--- Required action ---
Each line holding the string "header" is to be copied from the data.

Rendered page images
_ _ _ _ _

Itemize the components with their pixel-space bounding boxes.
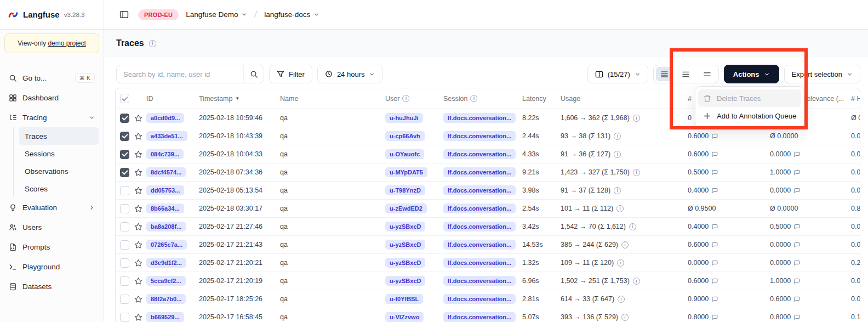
select-all-checkbox[interactable] (120, 94, 129, 103)
comment-icon[interactable] (711, 314, 718, 321)
sidebar-item-users[interactable]: Users (4, 217, 99, 237)
comment-icon[interactable] (711, 187, 718, 194)
table-row[interactable]: a433de51... 2025-02-18 10:43:39 qa u-cp6… (116, 127, 860, 145)
sidebar-toggle-button[interactable] (117, 8, 131, 22)
star-button[interactable] (134, 259, 142, 267)
sidebar-item-sessions[interactable]: Sessions (19, 145, 99, 162)
table-row[interactable]: 88f2a7b0... 2025-02-17 18:25:26 qa u-f0Y… (116, 290, 860, 308)
session-badge[interactable]: lf.docs.conversation... (443, 131, 516, 141)
project-switcher[interactable]: langfuse-docs (264, 10, 319, 19)
user-badge[interactable]: u-VIZzvwo (385, 312, 424, 322)
star-button[interactable] (134, 313, 142, 321)
comment-icon[interactable] (793, 151, 800, 158)
trace-id-badge[interactable]: b669529... (146, 312, 184, 322)
row-checkbox[interactable] (120, 132, 129, 141)
info-icon[interactable] (402, 95, 409, 102)
search-input[interactable] (117, 65, 243, 83)
table-row[interactable]: b669529... 2025-02-17 16:58:45 qa u-VIZz… (116, 308, 860, 322)
trace-id-badge[interactable]: 88f2a7b0... (146, 294, 186, 304)
trace-id-badge[interactable]: 8dcf4574... (146, 167, 186, 177)
filter-button[interactable]: Filter (269, 65, 312, 83)
row-checkbox[interactable] (120, 240, 129, 250)
session-badge[interactable]: lf.docs.conversation... (443, 113, 516, 123)
row-checkbox[interactable] (120, 276, 129, 286)
session-badge[interactable]: lf.docs.conversation... (443, 222, 516, 231)
star-button[interactable] (134, 205, 142, 213)
column-header-name[interactable]: Name (280, 95, 385, 103)
demo-project-link[interactable]: demo project (48, 39, 85, 47)
comment-icon[interactable] (793, 169, 800, 176)
star-button[interactable] (134, 114, 142, 122)
row-height-small-button[interactable] (656, 67, 673, 81)
row-checkbox[interactable] (120, 114, 129, 123)
sidebar-item-scores[interactable]: Scores (19, 180, 99, 197)
comment-icon[interactable] (793, 241, 800, 248)
trace-id-badge[interactable]: d3e9d1f2... (146, 258, 186, 268)
trace-id-badge[interactable]: ba8a208f... (146, 222, 186, 231)
comment-icon[interactable] (711, 241, 718, 248)
usage-info-icon[interactable] (614, 151, 621, 158)
trace-id-badge[interactable]: 07265c7a... (146, 240, 187, 250)
row-checkbox[interactable] (120, 295, 129, 304)
user-badge[interactable]: u-MYpDAT5 (385, 167, 427, 177)
column-header-usage[interactable]: Usage (561, 95, 681, 103)
comment-icon[interactable] (793, 314, 800, 321)
column-header-relevance[interactable]: relevance (... (804, 88, 844, 109)
sidebar-item-prompts[interactable]: Prompts (4, 237, 99, 257)
user-badge[interactable]: u-OYauofc (385, 149, 424, 159)
table-row[interactable]: ba8a208f... 2025-02-17 21:27:46 qa u-yzS… (116, 218, 860, 236)
user-badge[interactable]: u-zEwdED2 (385, 204, 427, 213)
usage-info-icon[interactable] (616, 205, 624, 212)
comment-icon[interactable] (793, 259, 800, 267)
star-button[interactable] (134, 168, 142, 177)
session-badge[interactable]: lf.docs.conversation... (443, 258, 516, 268)
column-header-latency[interactable]: Latency (522, 95, 561, 103)
comment-icon[interactable] (793, 187, 800, 194)
row-checkbox[interactable] (120, 168, 129, 177)
table-row[interactable]: dd05753... 2025-02-18 05:13:54 qa u-T98Y… (116, 182, 860, 200)
trace-id-badge[interactable]: 5cca9cf2... (146, 276, 186, 286)
sidebar-item-traces[interactable]: Traces (19, 127, 99, 145)
menu-item-delete-traces[interactable]: Delete Traces (698, 89, 801, 107)
table-row[interactable]: 5cca9cf2... 2025-02-17 21:20:19 qa u-yzS… (116, 272, 860, 290)
user-badge[interactable]: u-cp66Avh (385, 131, 425, 141)
usage-info-icon[interactable] (614, 133, 621, 140)
table-row[interactable]: 07265c7a... 2025-02-17 21:21:43 qa u-yzS… (116, 236, 860, 254)
column-header-score3[interactable]: # H (850, 95, 860, 103)
comment-icon[interactable] (711, 296, 718, 303)
sidebar-item-datasets[interactable]: Datasets (4, 276, 99, 296)
table-row[interactable]: 8dcf4574... 2025-02-18 07:34:36 qa u-MYp… (116, 163, 860, 182)
usage-info-icon[interactable] (614, 187, 621, 194)
table-row[interactable]: d3e9d1f2... 2025-02-17 21:20:21 qa u-yzS… (116, 254, 860, 272)
trace-id-badge[interactable]: dd05753... (146, 185, 184, 195)
session-badge[interactable]: lf.docs.conversation... (443, 240, 516, 250)
info-icon[interactable] (149, 40, 156, 47)
row-height-medium-button[interactable] (677, 67, 695, 81)
session-badge[interactable]: lf.docs.conversation... (443, 167, 516, 177)
row-checkbox[interactable] (120, 150, 129, 159)
user-badge[interactable]: u-yzSBxcD (385, 258, 425, 268)
row-checkbox[interactable] (120, 204, 129, 213)
comment-icon[interactable] (711, 223, 718, 230)
sidebar-item-tracing[interactable]: Tracing (4, 108, 99, 127)
column-header-timestamp[interactable]: Timestamp▼ (199, 95, 280, 103)
star-button[interactable] (134, 277, 142, 285)
user-badge[interactable]: u-yzSBxcD (385, 222, 425, 231)
sidebar-item-evaluation[interactable]: Evaluation (4, 197, 99, 217)
org-switcher[interactable]: Langfuse Demo (186, 10, 247, 19)
row-checkbox[interactable] (120, 186, 129, 195)
session-badge[interactable]: lf.docs.conversation... (443, 294, 516, 304)
usage-info-icon[interactable] (621, 241, 629, 248)
column-header-id[interactable]: ID (146, 95, 199, 103)
usage-info-icon[interactable] (633, 278, 640, 285)
usage-info-icon[interactable] (621, 314, 629, 321)
session-badge[interactable]: lf.docs.conversation... (443, 204, 516, 213)
info-icon[interactable] (470, 95, 477, 102)
row-checkbox[interactable] (120, 313, 129, 322)
usage-info-icon[interactable] (617, 259, 624, 267)
sidebar-item-dashboard[interactable]: Dashboard (4, 88, 99, 108)
export-selection-button[interactable]: Export selection (784, 65, 861, 83)
user-badge[interactable]: u-T98YnzD (385, 185, 425, 195)
time-range-button[interactable]: 24 hours (317, 65, 383, 83)
sidebar-item-playground[interactable]: Playground (4, 257, 99, 276)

_ _ _ _ _

--- Solution ---
column-header-name[interactable]: Name (280, 95, 385, 103)
column-header-usage[interactable]: Usage (561, 95, 681, 103)
column-header-relevance[interactable]: relevance (... (804, 88, 844, 109)
column-header-latency[interactable]: Latency (522, 95, 561, 103)
column-header-score3[interactable]: # H (850, 95, 860, 103)
column-header-timestamp[interactable]: Timestamp▼ (199, 95, 280, 103)
column-header-id[interactable]: ID (146, 95, 199, 103)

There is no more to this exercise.